6) When will most dailies create reasonable iPad editions? The big guys have jumped ahead — once again (my piece over at Nieman explores the topic more thoroughly, “The Newsonomics of tablet ad readiness,”) , but regional newspaper companies may get into the fray before the end of year. Verve Wireless has been the main go-to company for dailies going up on the smartphone. Verve tells me that it’s recently added the Blackberry to its iPhone application, and is now moving on to Android. Then: iPad. So, with the ability to save on centralized tech development, some companies may be waiting on Verve. Big question: How good will the Verve product be?
7) How much of your news site’s traffic is coming from social media? At Netgain, 2010, Scribd’s Tammy Nam said that the site was now deriving 50% of its traffic from social network sites. Now that’s a lot higher than news sites, which tell me they’ve seen anywhere from five to 20% of their traffic coming from Facebook, Twitter and others. Social Media Optimization is something all sites now need to focus on.
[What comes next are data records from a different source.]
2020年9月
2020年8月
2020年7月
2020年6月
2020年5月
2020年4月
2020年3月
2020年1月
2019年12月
8) In the crazy-quilt world of new syndication, might we see the Los Angeles Times re-join its erstwhile partner the Washington Post in a new combo with surging Bloomberg, East Coast, West Coast, and all around the business world? The Times has never been comfortable, pre- or post-Zell as part of the Tribune empire, and bankruptcy (if ever resolved) may lead to its exit.
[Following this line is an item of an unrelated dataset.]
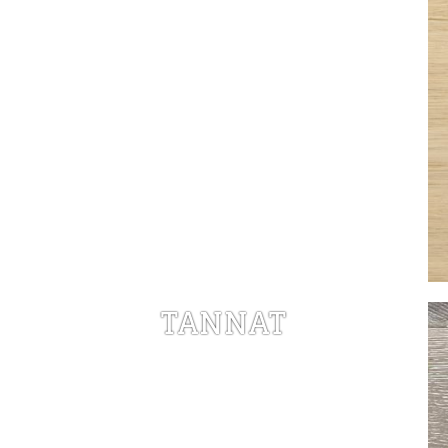
TANNAT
9) Won’t iPad revenue be an unexpected growth line for some publishers in 2010? A handful of news companies got out of the starting gate quickly, including Reuters with three beginning apps. Reuters’ Alisa Bowen, senior vice president and head of consumer publishing, tells me that she expects “that advertising on the iPad will grow to 50% of our total mobile ad revenue before the end of the year. This is 50% based on dollar value, not number of campaigns or impressions, obviously, so we are seeing not only a rapid growth, but an impressive yield for the premium user experience.” Curiously, Reuters is also seeing good traffic from iPad browsers, not just its apps: “We’ve seen some very stunning analysis in recent days about the web browsing traffic on iPads, which is ramping at a substantial pace.”